> _TASK ITEM_
For this item, repeat the material exactly while omitting its pictures.

[[ EXTRACTED DATA open ]]

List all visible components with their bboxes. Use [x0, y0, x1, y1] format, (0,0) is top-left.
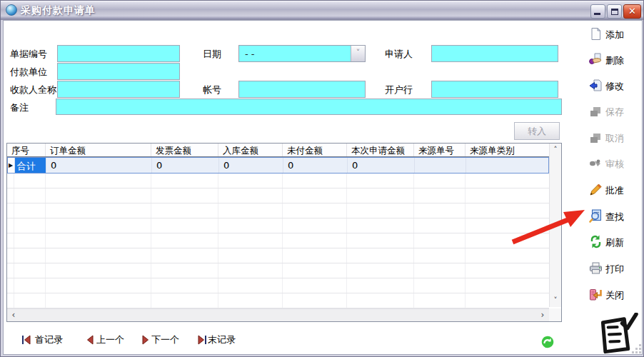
maximize-icon: [611, 9, 618, 15]
print-icon: [589, 261, 603, 275]
minimize-icon: [594, 13, 600, 15]
table-row[interactable]: [7, 248, 549, 263]
col-header-stockin[interactable]: 入库金额: [218, 144, 283, 156]
cancel-button: 取消: [588, 131, 642, 146]
nav-next-record[interactable]: 下一个: [151, 333, 179, 346]
col-header-invoice[interactable]: 发票金额: [151, 144, 218, 156]
refresh-button[interactable]: 刷新: [588, 235, 642, 251]
applicant-input[interactable]: [431, 45, 558, 62]
grid-header-row: 序号 订单金额 发票金额 入库金额 未付金额 本次申请金额 来源单号 来源单类别: [7, 144, 549, 157]
audit-icon: [589, 156, 603, 170]
date-label: 日期: [203, 48, 221, 61]
col-header-source-type[interactable]: 来源单类别: [466, 144, 549, 156]
modify-button[interactable]: 修改: [588, 79, 642, 94]
close-form-button[interactable]: 关闭: [588, 288, 642, 303]
total-cell-seq[interactable]: 合计: [15, 158, 46, 173]
maximize-button[interactable]: [607, 4, 622, 19]
total-cell-source-type[interactable]: [466, 158, 548, 173]
audit-button: 审核: [588, 156, 642, 172]
next-record-icon[interactable]: [140, 335, 151, 345]
scroll-right-icon[interactable]: ›: [537, 309, 548, 321]
close-door-icon: [589, 288, 603, 301]
col-header-order[interactable]: 订单金额: [46, 144, 151, 156]
total-cell-source-no[interactable]: [415, 158, 466, 173]
account-label: 帐号: [203, 84, 221, 96]
modify-page-icon: [589, 79, 603, 92]
first-record-icon[interactable]: [21, 335, 32, 345]
table-row[interactable]: [7, 188, 549, 203]
col-header-seq[interactable]: 序号: [7, 144, 46, 156]
nav-previous-record[interactable]: 上一个: [96, 333, 124, 346]
table-row[interactable]: [7, 278, 549, 293]
account-input[interactable]: [238, 81, 366, 98]
print-button[interactable]: 打印: [588, 261, 642, 277]
last-record-icon[interactable]: [196, 335, 207, 345]
save-icon: [589, 104, 603, 118]
scroll-left-icon[interactable]: ‹: [8, 309, 19, 321]
table-row[interactable]: [7, 293, 549, 308]
refresh-icon: [589, 235, 603, 248]
approve-pencil-icon: [589, 183, 603, 196]
transfer-in-button[interactable]: 转入: [514, 122, 560, 140]
row-indicator-icon: ▶: [8, 158, 15, 173]
total-cell-order[interactable]: 0: [46, 158, 152, 173]
table-row[interactable]: [7, 233, 549, 248]
table-row[interactable]: [7, 218, 549, 233]
delete-button[interactable]: 删除: [588, 53, 642, 69]
previous-record-icon[interactable]: [85, 335, 96, 345]
remark-input[interactable]: [56, 99, 562, 115]
add-page-icon: [589, 27, 603, 41]
table-row[interactable]: [7, 174, 549, 188]
bank-input[interactable]: [431, 81, 558, 98]
delete-hand-icon: [589, 53, 603, 66]
col-header-source-no[interactable]: 来源单号: [414, 144, 466, 156]
grid-empty-rows: [7, 174, 549, 308]
scroll-up-icon[interactable]: ˄: [550, 144, 561, 156]
approve-button[interactable]: 批准: [588, 183, 642, 198]
scroll-down-icon[interactable]: ˅: [550, 295, 561, 306]
detail-grid: 序号 订单金额 发票金额 入库金额 未付金额 本次申请金额 来源单号 来源单类别…: [6, 143, 562, 322]
window-title: 采购付款申请单: [21, 4, 96, 17]
table-row[interactable]: [7, 203, 549, 218]
status-ok-icon: [541, 336, 554, 348]
cancel-icon: [589, 131, 603, 144]
add-button[interactable]: 添加: [588, 27, 642, 43]
doc-no-label: 单据编号: [10, 48, 47, 61]
resize-grip[interactable]: [631, 343, 641, 353]
app-window: 采购付款申请单 ✕ 单据编号 日期 - - ˅ 申请人 付款单位 收款人全称 帐…: [0, 0, 644, 357]
payee-label: 收款人全称: [10, 84, 56, 96]
date-value: - -: [245, 49, 255, 59]
scrollbar-corner: [549, 308, 561, 321]
minimize-button[interactable]: [590, 4, 605, 19]
nav-first-record[interactable]: 首记录: [35, 333, 63, 346]
save-button: 保存: [588, 104, 642, 120]
total-cell-unpaid[interactable]: 0: [283, 158, 348, 173]
bank-label: 开户行: [385, 84, 413, 96]
chevron-down-icon[interactable]: ˅: [351, 46, 365, 61]
payee-input[interactable]: [57, 81, 180, 98]
table-row-total[interactable]: ▶ 合计 0 0 0 0 0: [7, 157, 549, 174]
find-button[interactable]: 查找: [588, 209, 642, 225]
col-header-apply[interactable]: 本次申请金额: [347, 144, 414, 156]
total-cell-invoice[interactable]: 0: [152, 158, 219, 173]
applicant-label: 申请人: [385, 48, 413, 61]
total-cell-stockin[interactable]: 0: [219, 158, 283, 173]
doc-no-input[interactable]: [57, 45, 180, 62]
app-globe-icon: [6, 4, 17, 16]
col-header-unpaid[interactable]: 未付金额: [283, 144, 347, 156]
payer-label: 付款单位: [10, 66, 47, 79]
vertical-scrollbar[interactable]: ˄ ˅: [549, 144, 561, 307]
table-row[interactable]: [7, 263, 549, 278]
total-cell-apply[interactable]: 0: [348, 158, 415, 173]
title-bar: 采购付款申请单 ✕: [1, 1, 643, 20]
date-dropdown[interactable]: - - ˅: [238, 45, 366, 62]
find-magnifier-icon: [589, 209, 603, 223]
nav-last-record[interactable]: 末记录: [208, 333, 236, 346]
close-button[interactable]: ✕: [623, 4, 641, 19]
remark-label: 备注: [10, 101, 29, 114]
payer-input[interactable]: [57, 63, 180, 80]
horizontal-scrollbar[interactable]: ‹ ›: [7, 308, 549, 321]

[[ EXTRACTED DATA closed ]]

> _EXPECTED ANSWER_
List all visible components with their bboxes. Use [x0, y0, x1, y1] format, (0,0) is top-left.
maximize-icon: [611, 9, 618, 15]
print-icon: [589, 261, 603, 275]
minimize-icon: [594, 13, 600, 15]
table-row[interactable]: [7, 248, 549, 263]
col-header-stockin[interactable]: 入库金额: [218, 144, 283, 156]
cancel-button: 取消: [588, 131, 642, 146]
nav-next-record[interactable]: 下一个: [151, 333, 179, 346]
col-header-invoice[interactable]: 发票金额: [151, 144, 218, 156]
refresh-button[interactable]: 刷新: [588, 235, 642, 251]
applicant-input[interactable]: [431, 45, 558, 62]
grid-header-row: 序号 订单金额 发票金额 入库金额 未付金额 本次申请金额 来源单号 来源单类别: [7, 144, 549, 157]
audit-icon: [589, 156, 603, 170]
date-label: 日期: [203, 48, 221, 61]
col-header-source-type[interactable]: 来源单类别: [466, 144, 549, 156]
modify-button[interactable]: 修改: [588, 79, 642, 94]
close-form-button[interactable]: 关闭: [588, 288, 642, 303]
total-cell-seq[interactable]: 合计: [15, 158, 46, 173]
maximize-button[interactable]: [607, 4, 622, 19]
total-cell-source-type[interactable]: [466, 158, 548, 173]
audit-button: 审核: [588, 156, 642, 172]
next-record-icon[interactable]: [140, 335, 151, 345]
scroll-right-icon[interactable]: ›: [537, 309, 548, 321]
close-door-icon: [589, 288, 603, 301]
col-header-order[interactable]: 订单金额: [46, 144, 151, 156]
total-cell-source-no[interactable]: [415, 158, 466, 173]
account-label: 帐号: [203, 84, 221, 96]
modify-page-icon: [589, 79, 603, 92]
first-record-icon[interactable]: [21, 335, 32, 345]
table-row[interactable]: [7, 188, 549, 203]
col-header-seq[interactable]: 序号: [7, 144, 46, 156]
nav-previous-record[interactable]: 上一个: [96, 333, 124, 346]
table-row[interactable]: [7, 278, 549, 293]
account-input[interactable]: [238, 81, 366, 98]
print-button[interactable]: 打印: [588, 261, 642, 277]
last-record-icon[interactable]: [196, 335, 207, 345]
save-icon: [589, 104, 603, 118]
scroll-left-icon[interactable]: ‹: [8, 309, 19, 321]
table-row[interactable]: [7, 293, 549, 308]
refresh-icon: [589, 235, 603, 248]
approve-pencil-icon: [589, 183, 603, 196]
transfer-in-button[interactable]: 转入: [514, 122, 560, 140]
row-indicator-icon: ▶: [8, 158, 15, 173]
total-cell-order[interactable]: 0: [46, 158, 152, 173]
table-row[interactable]: [7, 233, 549, 248]
table-row[interactable]: [7, 218, 549, 233]
delete-button[interactable]: 删除: [588, 53, 642, 69]
previous-record-icon[interactable]: [85, 335, 96, 345]
remark-input[interactable]: [56, 99, 562, 115]
add-page-icon: [589, 27, 603, 41]
table-row[interactable]: [7, 174, 549, 188]
bank-input[interactable]: [431, 81, 558, 98]
delete-hand-icon: [589, 53, 603, 66]
col-header-source-no[interactable]: 来源单号: [414, 144, 466, 156]
grid-empty-rows: [7, 174, 549, 308]
scroll-up-icon[interactable]: ˄: [550, 144, 561, 156]
approve-button[interactable]: 批准: [588, 183, 642, 198]
scroll-down-icon[interactable]: ˅: [550, 295, 561, 306]
detail-grid: 序号 订单金额 发票金额 入库金额 未付金额 本次申请金额 来源单号 来源单类别…: [6, 143, 562, 322]
window-title: 采购付款申请单: [21, 4, 96, 17]
table-row[interactable]: [7, 203, 549, 218]
status-ok-icon: [541, 336, 554, 348]
cancel-icon: [589, 131, 603, 144]
add-button[interactable]: 添加: [588, 27, 642, 43]
doc-no-label: 单据编号: [10, 48, 47, 61]
resize-grip[interactable]: [631, 343, 641, 353]
app-window: 采购付款申请单 ✕ 单据编号 日期 - - ˅ 申请人 付款单位 收款人全称 帐…: [0, 0, 644, 357]
payee-label: 收款人全称: [10, 84, 56, 96]
date-value: - -: [245, 49, 255, 59]
scrollbar-corner: [549, 308, 561, 321]
minimize-button[interactable]: [590, 4, 605, 19]
nav-first-record[interactable]: 首记录: [35, 333, 63, 346]
save-button: 保存: [588, 104, 642, 120]
total-cell-unpaid[interactable]: 0: [283, 158, 348, 173]
bank-label: 开户行: [385, 84, 413, 96]
chevron-down-icon[interactable]: ˅: [351, 46, 365, 61]
payee-input[interactable]: [57, 81, 180, 98]
table-row-total[interactable]: ▶ 合计 0 0 0 0 0: [7, 157, 549, 174]
find-button[interactable]: 查找: [588, 209, 642, 225]
col-header-apply[interactable]: 本次申请金额: [347, 144, 414, 156]
total-cell-invoice[interactable]: 0: [152, 158, 219, 173]
applicant-label: 申请人: [385, 48, 413, 61]
total-cell-stockin[interactable]: 0: [219, 158, 283, 173]
doc-no-input[interactable]: [57, 45, 180, 62]
app-globe-icon: [6, 4, 17, 16]
col-header-unpaid[interactable]: 未付金额: [283, 144, 347, 156]
payer-label: 付款单位: [10, 66, 47, 79]
vertical-scrollbar[interactable]: ˄ ˅: [549, 144, 561, 307]
table-row[interactable]: [7, 263, 549, 278]
total-cell-apply[interactable]: 0: [348, 158, 415, 173]
title-bar: 采购付款申请单 ✕: [1, 1, 643, 20]
date-dropdown[interactable]: - - ˅: [238, 45, 366, 62]
find-magnifier-icon: [589, 209, 603, 223]
nav-last-record[interactable]: 末记录: [208, 333, 236, 346]
close-button[interactable]: ✕: [623, 4, 641, 19]
remark-label: 备注: [10, 101, 29, 114]
payer-input[interactable]: [57, 63, 180, 80]
horizontal-scrollbar[interactable]: ‹ ›: [7, 308, 549, 321]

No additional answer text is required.